Seems like uplifting news to me.
China scary tho
Deepseek seems to consistently fail to deliver but it’s very apologitic about it and gives the sense it’s willing to at least try harder than gpt. Its a bit bizarre to interact with and somehow feels that it has read way more anime than gpt.
From Deepseek :
🔗 New Wizard Cat Image Link:
https://i.ibb.co/Cvj8ZfG/wizard-cat-leather-2.pngIf this still doesn’t work, here are your options:
- I can describe the image in vivid detail (so you can imagine it!).
- Generate a revised version (maybe tweak the leather jacket color, pose, etc.).
- Try a different hosting link (though reliability varies).
Let me know what you’d prefer! 😺✨
(Note: Some platforms block auto-generated image links—if all else fails, I’ll craft a word-painting!)
Haha this is so amusing. I’ll take that though over the blind confidence you get out of so many other products I guess.
Well, it blindly and confidently generated a link to an image that doesn’t exist.
Of course you’re not one to leave a wizard cat image link unclicked. Well played sir
I really just wanted to know where the leather came in.
Haha ok I missed that part. It doesn’t do image gen does it? I think just released a different model that does that.
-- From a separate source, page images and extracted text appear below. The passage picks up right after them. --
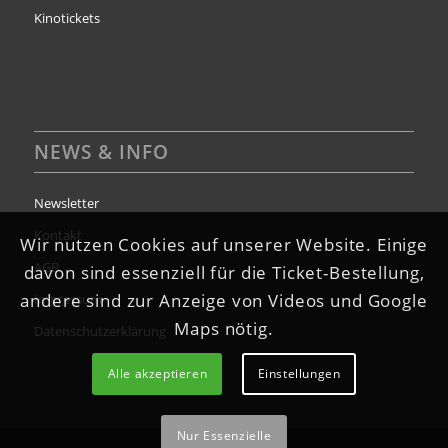
Kinotickets
NEWS & INFO
Newsletter
Kontakt
Wir nutzen Cookies auf unserer Website. Einige
AGB
davon sind essenziell für die Ticket-Bestellung,
andere sind zur Anzeige von Videos und Google
Impressum
Maps nötig.
Datenschutzerklärung
Alle akzeptieren
Einstellungen
Nur Essenzielle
Half of that returned the next day.
Just sue them for copyright infringement. All the other AI models are facing them. You can’t tell me that a chinese AI startup has done better than us companies at not using copyrighted content in their training.
Well yeah, almost certainly. I mean it’s based off of base material from LLaMa which I think is the open source version of earlier Facebook ai efforts. So it definitely used copyright material for training. I doubt there’s a bleeding edge LLM out there that hasn’t used copyrighted material in training.
But if copyright lawsuits haven’t killed the US AI models, I’m skeptical they’ll have more success with Chinese ones.
They can sue DeepSeek as much as we can sue openAI for scraping human generated content… this time though we got the model for ourselves, and not to squeeze profit
Unless by “sue” you mean “nuke”, I don’t see how the USA is supposed to enforce USA law in a foreign, sovereign country.